Médicos entrevistados por GZH destacam que o Brasil, admirado mundialmente pela experiência em vacinar massivamente a população pelo Sistema Único de Saúde (SUS), apenas necessitava de mais doses para engrenar na campanha – algo que deve ocorrer no segundo semestre, muito por conta da entrada da Pfizer no mercado nacional.

— A Pfizer vem preencher uma lacuna importante, que é a falta de vacina para toda a população. A gente poderia estar fazendo isso há quatro meses, poderíamos ter evitado milhares de mortos. O Brasil era prioritário para a Pfizer porque ajudou no estudo de fase 3, assim como fomos prioritários para a AstraZeneca porque fizemos o estudo de fase 3 aqui — diz o médico Eduardo Sprinz, chefe do setor de Infectologia e coordenador dos testes com vacinas do Hospital de Clínicas de Porto Alegre (HCPA).

Empresa garante cronograma

A Pfizer informa, por meio de nota, que “reafirma o compromisso para a entrega de 200 milhões de doses até o final de 2021”, conforme cronograma estipulado em contrato. “Estamos trabalhando junto ao Ministério da Saúde nas etapas necessárias para que as entregas ocorram conforme o cronograma estimado”, acrescenta.

Após dúvidas nos últimos meses, a percepção empírica de médicos começa a ser de que todas as vacinas reduzem, em algum grau, a chance de um imunizado transmitir a covid-19. 

— O que tudo indica é que a redução da transmissão se dá na mesma proporção em relação à eficácia. Uma vacina mais eficaz para prevenir doença deve ser mais eficaz para prevenir transmissão. Uma vacina mais eficaz para prevenir a transmissão do vírus deve diminuir o número de pessoas necessárias para atingir a imunidade coletiva — afirma o médico Alexandre Zavascki, professor de Infectologia da Universidade Federal do Rio Grande do Sul (UFRGS), que não acredita na imunidade de rebanho ainda neste ano.

Especialistas em saúde defendem que a melhor vacina é a que está disponível e que não é possível comparar a porcentagem de eficácia entre os imunizantes porque os estudos foram conduzidos de maneira distinta (a definição sobre o que é doença grave, por exemplo, varia).

Ainda assim, a Pfizer costuma ser ativamente buscada pela população que não quer aguardar três meses para o reforço da AstraZeneca ou que teme a falta da segunda dose da CoronaVac, segundo trabalhadores da saúde. Neste cenário, ela pode contribuir para também convocar mais brasileiros aos postos de saúde.

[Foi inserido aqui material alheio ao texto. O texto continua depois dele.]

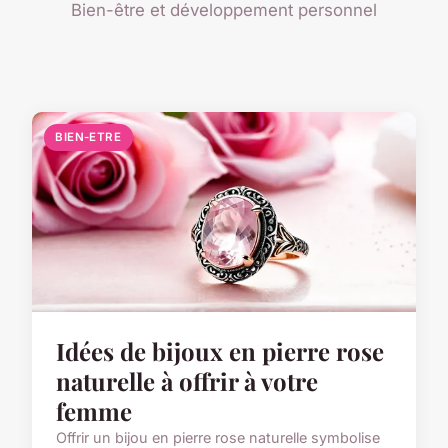
Bien-être et développement personnel
BIEN-ETRE
Idées de bijoux en pierre rose
naturelle à offrir à votre
femme
Offrir un bijou en pierre rose naturelle symbolise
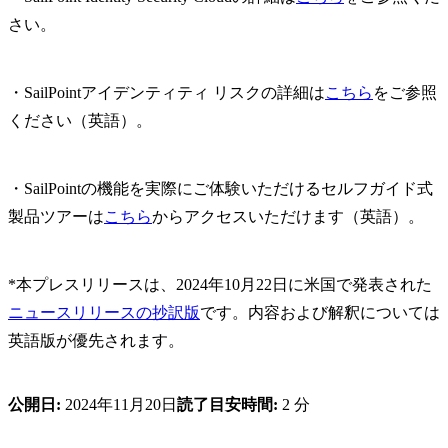
さい。
・SailPointアイデンティティ リスクの詳細は
こちら
をご参照
ください（英語）。
・SailPointの機能を実際にご体験いただけるセルフガイド式
製品ツアーは
こちら
からアクセスいただけます（英語）。
*本プレスリリースは、2024年10月22日に米国で発表された
ニュースリリースの抄訳版
です。内容および解釈については
英語版が優先されます。
公開日:
2024年11月20日
読了目安時間:
2 分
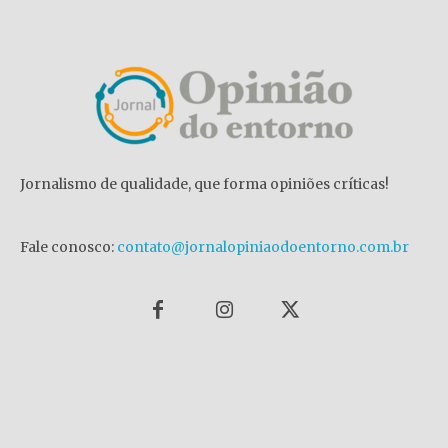
Jornalismo de qualidade, que forma opiniões críticas!
Fale conosco:
contato@jornalopiniaodoentorno.com.br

— Houve uma polarização acerca da CoronaVac e da AstraZeneca, e isso atrapalha a adesão das pessoas. A desinformação corre muito em relação à CoronaVac. Se as pessoas tinham alguma dúvida sobre a CoronaVac, o estudo de Serrana mostra que ela é boa. Nossas vacinas têm boa resposta em relação às variantes. O que temos agora é a possibilidade de usar a Pfizer, uma vacina com grande eficácia que é um chamariz para pessoas com alguma dúvida — destaca o médico Juarez Cunha, presidente da Sociedade Brasileira de Imunizações (SBIm).

Uso em jovens

A Agência Nacional de Vigilância Sanitária (Anvisa) analisa pedido da Pfizer para a aplicação em adolescentes a partir de 12 anos, o que pode atingir uma parcela da população ainda não contemplada pela CoronaVac e pela AstraZeneca. Hoje, a Pfizer já é permitida para adolescentes a partir dos 16 anos. O uso em massa também favoreceria o retorno às aulas presenciais.

— A vacinação de adolescentes se torna importante porque, apesar de terem quadros menos graves, eles também ficam doentes. Depois de vacinarmos grupos prioritários e população acima dos 18 anos, precisaremos incluir adolescentes para atingir a imunidade coletiva. Sabemos que há pessoas contra a vacinação e outras que não tomam as duas doses entre adultos — acrescenta Cunha, da SBIm.

Para o infectologista Eduardo Sprinz, a chegada de mais doses contribuirá para que o Brasil possa se encaminhar para um cenário mais positivo ainda neste ano.

— Ter mais vacinas e esquema completo no tempo o mais rápido possível certamente ajuda a controlar a pandemia em nosso país. Talvez a gente esteja começando a terminar nosso grande pesadelo. A vacina da Pfizer se junta ao nosso armamentário como uma grande aliada na tentativa de que a pandemia termine — conclui Sprinz.